In light of my further explanation above, this is mostly true – although consortia with non-rural participation will bear the cuts, not “non-rural consortia.” Note also, the cap for this year (funding year 2019) was $594 million, not $571. (My webinar slides mistakenly identified the 2018 cap amount which was $581 million.)
“Other petitions on the FCC’s order include those contesting the definition of 20 people or less per square mile as ‘critically underserved,’ as well as and those [sic] by Ohio and North Carolina seeking to raise the funding cap.”

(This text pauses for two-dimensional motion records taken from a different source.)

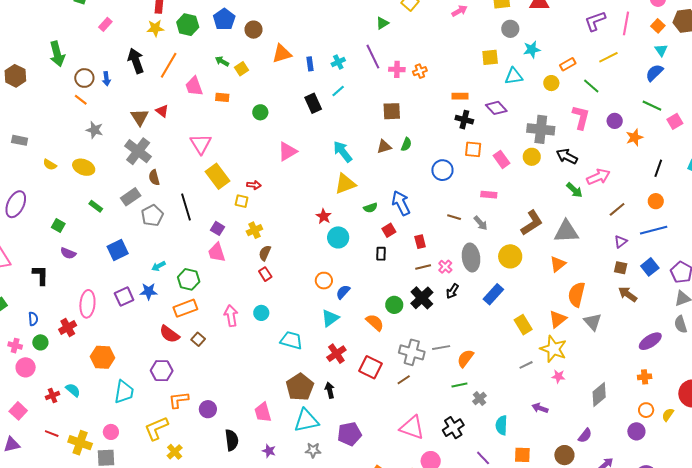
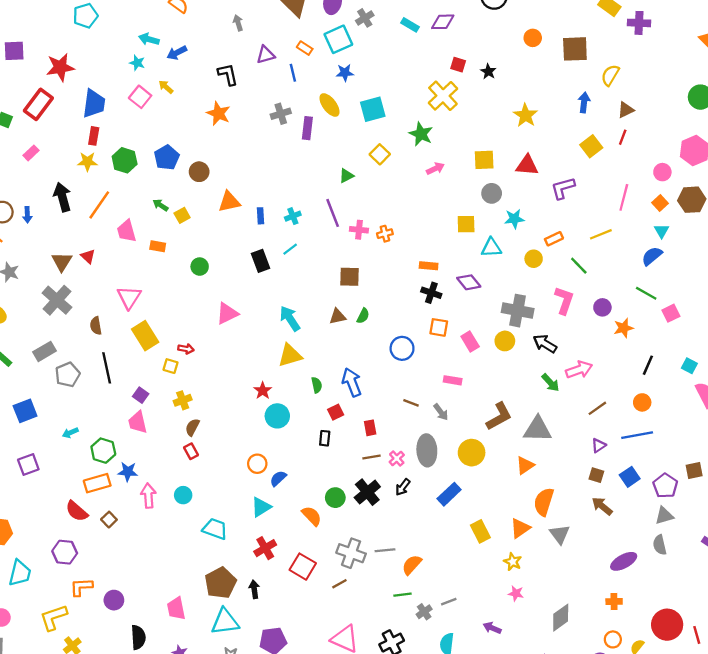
purple L-shape: (595, 21) -> (563, 188), moved
brown semicircle: (154, 178) -> (96, 326), moved
green semicircle: (370, 208) -> (317, 385), turned -88
blue star: (149, 291) -> (128, 472), moved
yellow star: (553, 349) -> (513, 562), size x0.6
gray line: (526, 365) -> (449, 602), moved

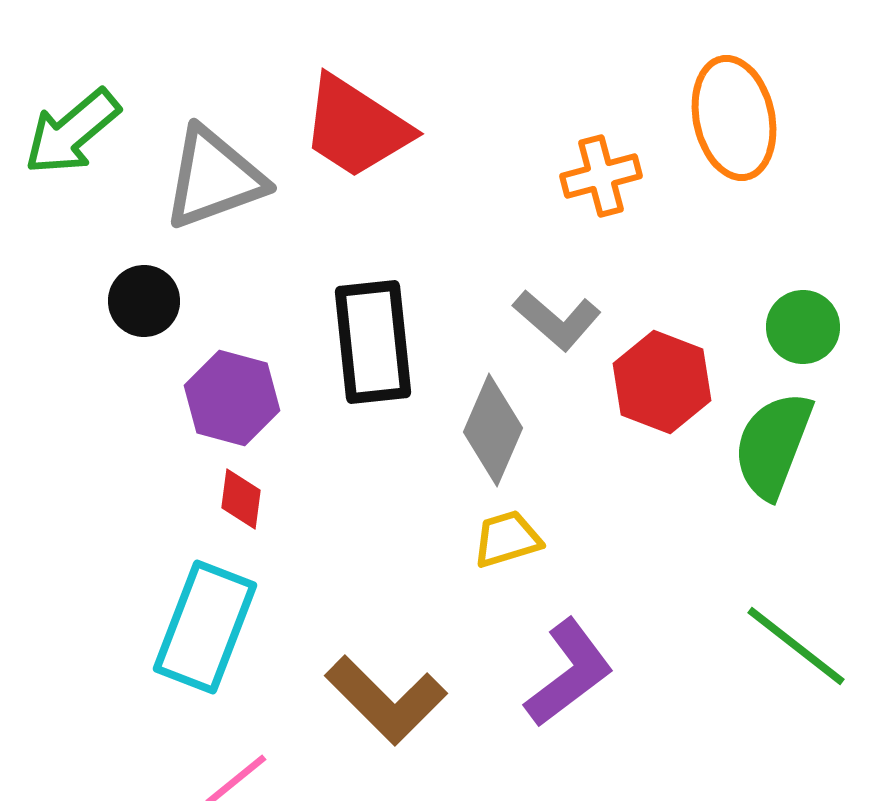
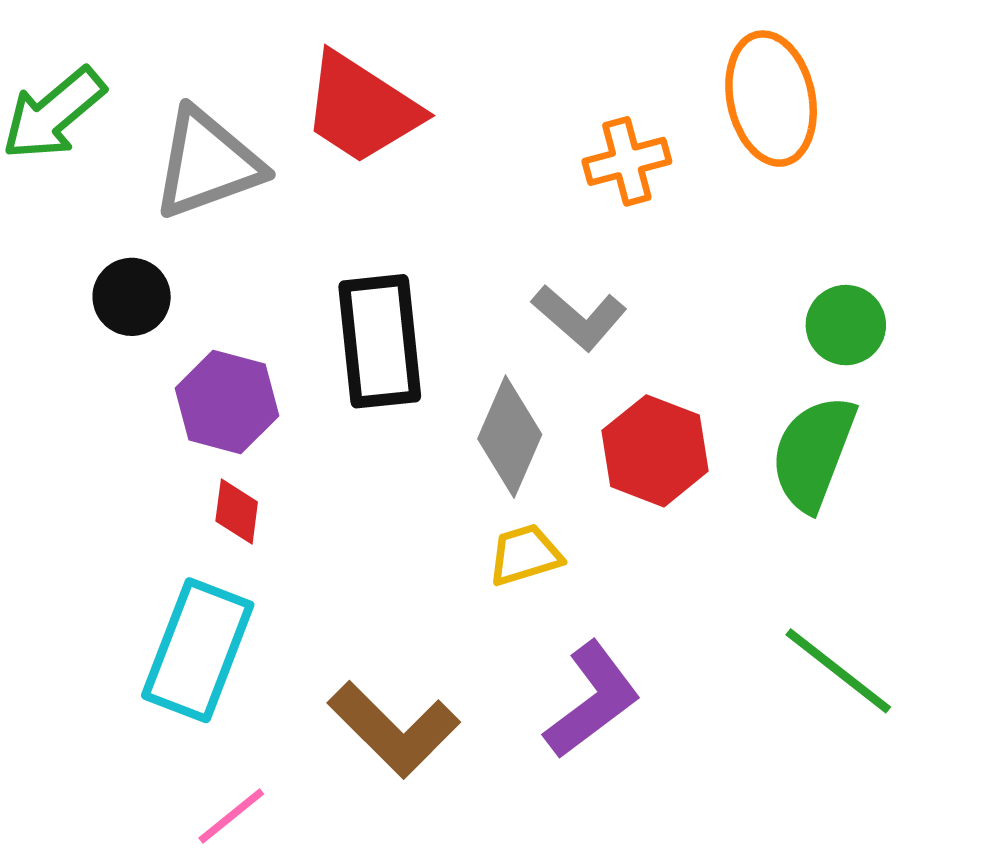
red hexagon: (662, 382) -> (655, 451), moved

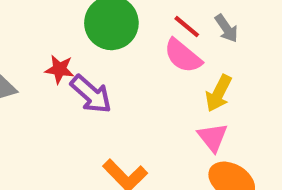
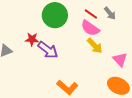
yellow arrow: (219, 93) -> (95, 46), moved, turned -66
pink triangle: (213, 137) -> (120, 60), moved

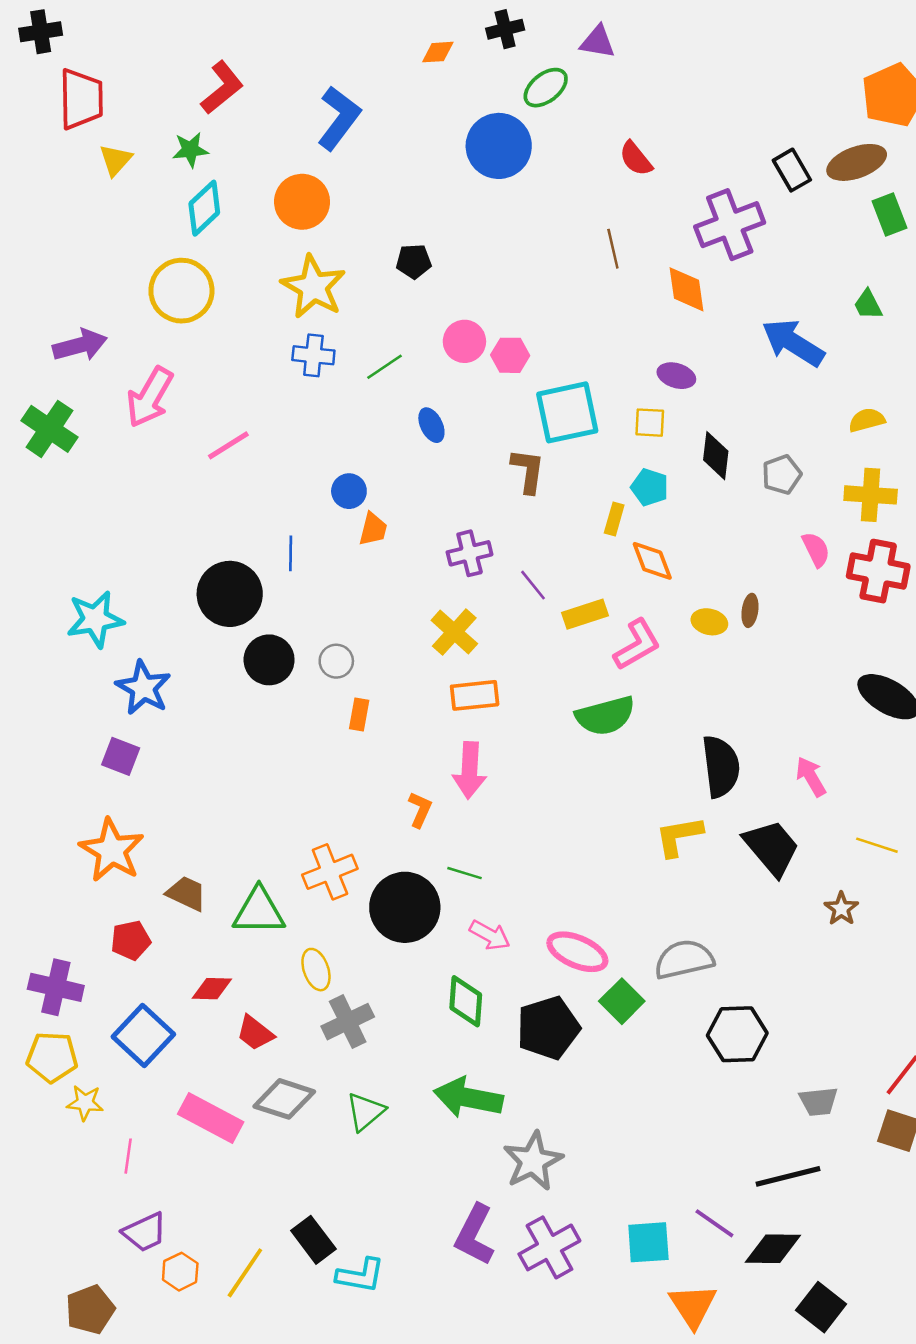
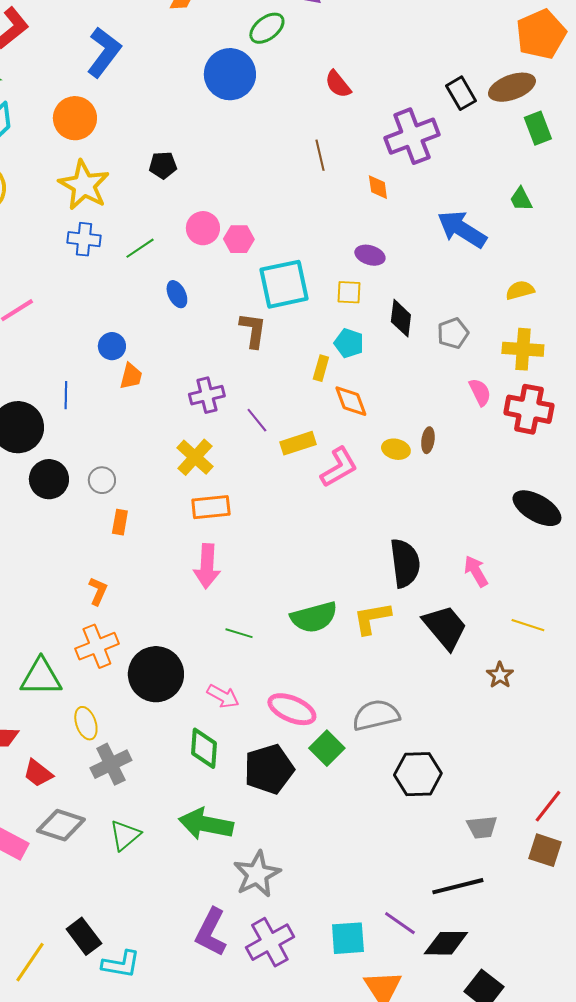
orange diamond: (687, 289) -> (378, 187), size x0.7
green semicircle: (605, 716) -> (314, 617), moved
orange L-shape: (420, 810) -> (98, 591), moved
green line: (464, 873) -> (239, 633), moved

No. SHLB’s petition requested the FCC clarify that areas with populations less than 20 persons per square mile will be considered “Medically Unserved”, whether or not they have received such a designation from the Health Resources and Services Administration (HRSA). This is important because part of the new funding prioritization system for the RHC program is based on these designations. The reason very low-density areas – typically in the west – may not have the designation is because they never sought it. It is not in the public interest to de-prioritize such areas for funding, and providing this clarification would have little impact on the Commission’s overall prioritization scheme.
The petition jointly filed by the Southern Ohio Health Care Network and the North Carolina Telehealth Network did ask the Commission to reconsider its decision not to further raise the RHC funding cap. Notably, all of the concerns noted above about the impacts of the new prioritization scheme would be mitigated if the cap was raised. In other words, if the program had enough funding – as it did between 1998 and 2015 – it would not matter what the prioritization scheme was because it would not be triggered.
The Broadband Breakfast article also incorrectly simplified the new gift rules, which were covered by Gina Spade of Broadband Legal Strategies.
Spade advised webinar participants to check with their employees to ensure that they do not offer sports tickets or loans to their healthcare provider clients. Under the new law, nothing exceeding the value of a cup of coffee and snacks can be offered to clients.
This description of the restrictions, however, omits some other items that would be considered gifts, but too narrowly describes the exceptions. In addition to sport tickets and loans, other types of gifts could also run afoul of the rules. Service providers cannot offer – and healthcare provider employees cannot solicit or accept – meals, loans, tickets or anything else of value. There are two exceptions: (1) modest refreshments and (2) items that are worth $20 or less, as long as the items do not exceed $50 per employee from any one company in a calendar year.
The article also incorrectly characterized Ms. Spade’s statements on the new definition of “similar services."
Spade also criticized the ambiguities of the FCC’s new definition of ‘similar services’ to determine fair rates for urban and rural clients, as there are many more factors at play than the FCC’s narrow fixation on broadband speed. She also took issue with the FCC for empowering the Universal Service Administrator Company to determine urban and rural rates.
The Commission made only the bandwidth portion of the new definition effective immediately, but did include other factors than speed in the definition that will presumably take effect in Funding Year 2021. Regarding the Commission’s delegation to USAC to establish the urban and rural rates, Ms. Spade was summarizing the petitions for reconsideration that were filed by various parties.